Le présent est-il condamné à vivre dans l’ombre du passé ? Souvenons-nous de la polémique suscitée en février 2017 par Emmanuel Macron qui, en visite en Algérie, a qualifié la colonisation de « crime contre l’humanité », propos jugés « indignes » par certains de ses opposants. Cet exemple illustre la dimension politique et idéologique de notre interprétation des événements historiques que les romans à l’étude, Volkswagen Blues de J. Poulin (1984) et L’Amour, la fantasia d’A. Djebar (1985), entreprennent de dénoncer.
Les protagonistes des deux romans posent ainsi les bases d'une nouvelle démarche historiographique qui tient autant du soupçon vis-à-vis l’Histoire qu’elles cherchent à déconstruire que de la filiation, ces dernières s’inscrivant dans cette même Histoire (de Certeau). Au(x) il(s) masculins de l’Histoire officielle fait écho un je féminin hybride dont la subjectivité permet de remettre en cause un discours présenté comme objectif (White).

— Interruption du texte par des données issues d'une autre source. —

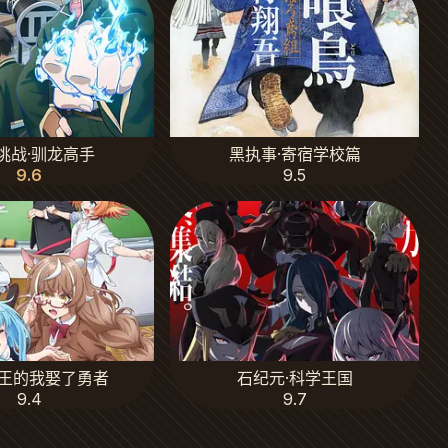
挑战·驯龙高手
黑执事·寄宿学校篇
9.6
9.5
王的我娶了勇者
石纪元·科学王国
9.4
9.7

Si l'Histoire est comparée à une « grotte-tombe » chez Djebar, elle est « fosse commune » chez Poulin, la narration ayant valeur de pèlerinage. Sa réévaluation doit entraîner une redéfinition politique (autre version de l’Histoire), sociologique (donner une voix aux souffrances des Amérindiens et des Algériens), culturel (remettre en cause l'hégémonie du discours occidental, notamment le rêve américain et la mission civilisatrice de la France), mais aussi identitaire, l’excavation des moi passés devenant exploration du moi présent.